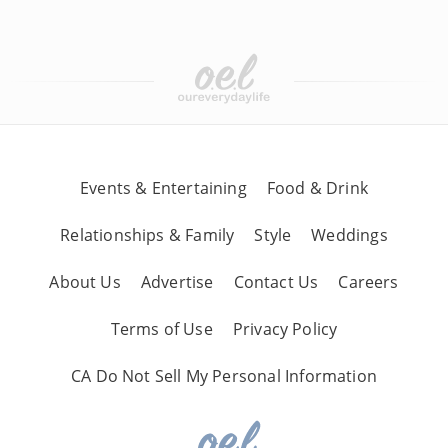
Events & Entertaining
Food & Drink
Relationships & Family
Style
Weddings
About Us
Advertise
Contact Us
Careers
Terms of Use
Privacy Policy
CA Do Not Sell My Personal Information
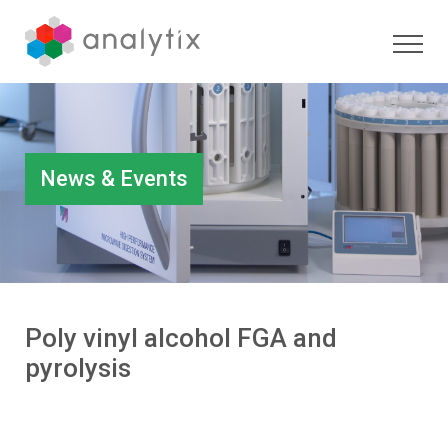
News & Events
Poly vinyl alcohol FGA and
pyrolysis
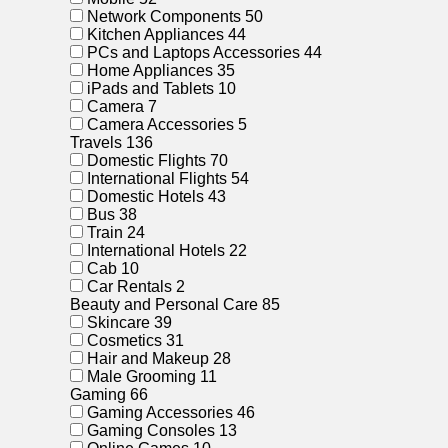
Network Components
50
Kitchen Appliances
44
PCs and Laptops Accessories
44
Home Appliances
35
iPads and Tablets
10
Camera
7
Camera Accessories
5
Travels
136
Domestic Flights
70
International Flights
54
Domestic Hotels
43
Bus
38
Train
24
International Hotels
22
Cab
10
Car Rentals
2
Beauty and Personal Care
85
Skincare
39
Cosmetics
31
Hair and Makeup
28
Male Grooming
11
Gaming
66
Gaming Accessories
46
Gaming Consoles
13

* [TASK GOAL] The job here is to find each line above with the word "Personal" and copy it.

* [RESPONSE AREA]
CA Do Not Sell My Personal Information
Beauty and Personal Care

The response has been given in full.